A aranha — imagem recorrente no filme — não é apenas um elemento surreal. É um símbolo denso. Aparece primeiro como serva sedutora, depois como gigante opressora. Representa o feminino como enigma: a mãe e a amante, o controle e o caos. A aranha é a mãe de Anthony, mas também Mary, a mulher com quem ele transborda. E no fim, quando uma aranha gigantesca domina a metrópole, entendemos: não se trata de uma mulher específica, mas da rede simbólica que aprisiona o desejo. A cultura, a moral, a tradição — tudo isso nos tece como uma teia. E quanto mais lutamos para escapar, mais nos enredamos.

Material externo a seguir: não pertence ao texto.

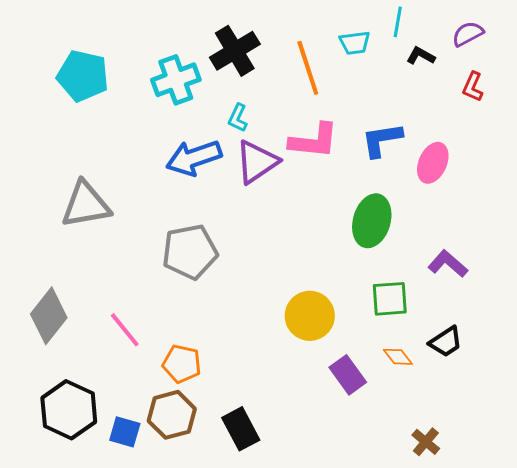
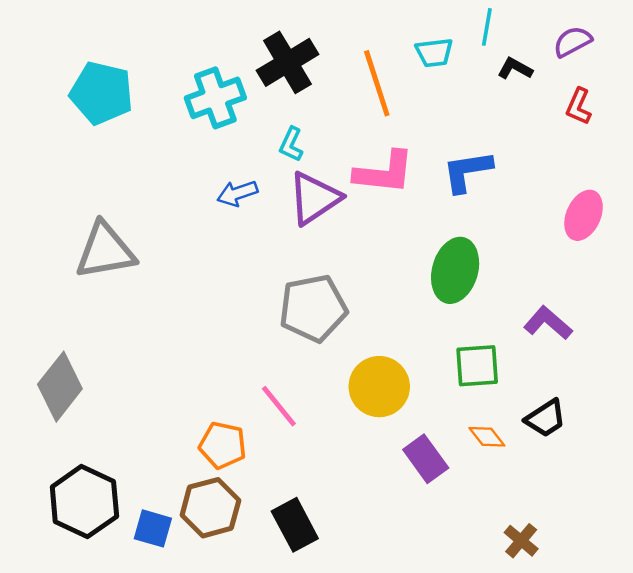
blue arrow: (194, 158) -> (237, 193), size x0.6
pink ellipse: (433, 163) -> (584, 215), moved
gray pentagon: (190, 252) -> (313, 308), moved
pink line: (125, 330) -> (279, 406), moved

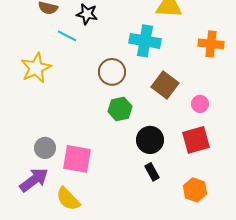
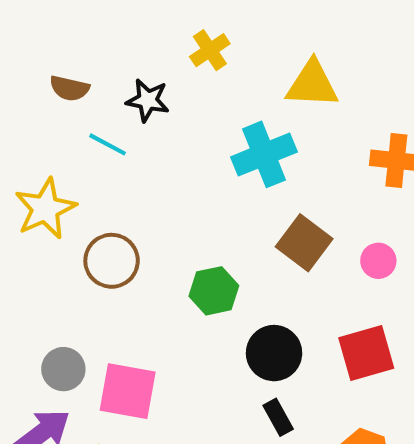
cyan cross: (145, 41) -> (264, 154), turned -32
brown circle: (112, 72) -> (112, 261), moved
pink circle: (200, 104) -> (378, 261), moved

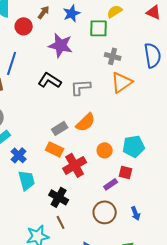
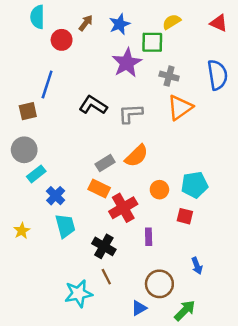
purple star: (61, 45) -> (127, 63), moved, turned 30
purple rectangle: (111, 184) -> (149, 237), moved, turned -56
brown circle: (105, 212) -> (159, 284), moved

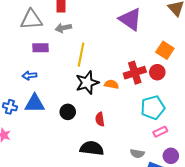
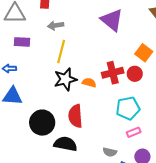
gray arrow: (63, 28) -> (56, 25), moved
black circle: (68, 112) -> (42, 123), moved, size x1.6
red semicircle: (100, 119) -> (75, 116), size x1.6

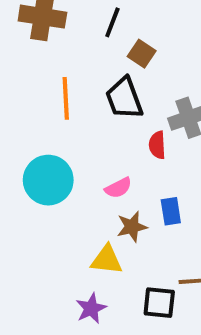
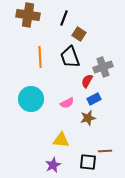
red semicircle: (157, 145) -> (87, 81), turned 32
blue rectangle: (171, 211) -> (94, 99), moved, turned 72
brown star: (132, 227) -> (88, 118), moved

A mãe de Anthony é a voz do controle. Ela representa o discurso adulto, maduro, racional, funcional. Ela sabe que não pode haver dois homens exatamente iguais e tenta, em vão, chamar o filho de volta à realidade. Mas sua autoridade é seca, moralista, filisteia. Benjamin a descreveria com precisão: é aquela que zomba dos sonhos da juventude. Aquela que impõe a maturidade como morte do desejo. “Você tem um emprego respeitável”, diz ela, como quem decreta: fique onde está, obedeça, cale.

Walter Benjamin, ao refletir sobre a pobreza da experiência na modernidade, afirmou que o homem moderno perdeu a capacidade de narrar a si mesmo. Experimenta vivências (Erlebnis), mas não vive experiências (Erfahrung). É fragmentado, sem passado, sem vínculo, sem transmissão. Anthony é esse homem. Carrega vivências intensas, mas não sabe o que fazer com elas. Não consegue contá-las. Cala-se. E, no silêncio, adoece. A duplicação é a forma que encontra para suportar sua intransmissibilidade. Como se, ao dividir-se, pudesse escapar da impossibilidade de dizer.

Em uma das cenas mais intensas do filme, Helen — a esposa grávida — visita a universidade onde Adam leciona. Ao vê-lo, reconhece o marido. Mas Adam não a reconhece. É como se a identidade se dissolvesse diante do olhar da esposa. Helen não sabe mais quem é Anthony. E Anthony já não sabe se é ele mesmo. A duplicação, aqui, atinge o ponto do delírio: o sujeito perde as bordas, perde o contorno, perde a capacidade de se localizar em sua própria história.

Lacan chamaria isso de “o sujeito dividido pelo significante”. O sujeito barrado, castrado, alienado no Outro. Anthony é, ao mesmo tempo, aquele que deseja e aquele que se censura. Aquele que trai e aquele que se culpa. Não há síntese possível. Apenas o eterno retorno da fragmentação. A cena em que Helen, chorando, tenta arrancar dele alguma verdade é um dos pontos mais fortes do filme. “Eu acho que você sabe”, ela repete, como quem tenta arrancar um sentido da mudez. Mas ele não sabe. Ou sabe demais. E por isso finge que não.

Ao final do filme, Anthony acredita ter feito uma escolha. Mary morre em um acidente, e ele volta para os braços de Helen. Parece, por um instante, que tudo se resolve. Que o caos foi vencido pelo controle. Mas a aparente normalidade não dura. Logo ele encontra uma chave — símbolo do acesso à caverna pulsional — e prepara-se para retornar ao clube secreto. A decisão foi apenas aparência. O retorno ao desejo é inevitável. O homem centrado é uma fantasia. E é por isso que, ao entrar no quarto, encontra novamente a aranha. Imensa. Silenciosa. Onipresente. Invencível.

Essa última imagem é devastadora. A aranha, que no início era pequena, torna-se agora uma presença acachapante. Como se a tentativa de suprimir o desejo tivesse apenas alimentado sua força. Como se toda repressão acumulada explodisse em forma de monstro. Anthony a vê, mas não se espanta. Apenas aceita. Como quem, enfim, entende: o controle é ilusão. O caos, inevitável. E o homem, uma corda esticada entre ambos.

Freud chamou isso de “mal-estar na civilização”. Bataille, de “vida sem cabeça”. Benjamin, de “pobreza da experiência”. Lacan, de “falta-a-ser”. Os nomes variam, mas a ferida é a mesma. Somos sujeitos rasgados por forças que não dominamos. Desejamos o que nos destrói. Fugimos do que nos cura. Construímos castelos com a razão, mas sonhamos com abismos. E quando o espelho se parte — como em O Homem Duplicado — tudo o que podemos fazer é contemplar os cacos. E reconhecer, em cada fragmento, um pedaço de nós.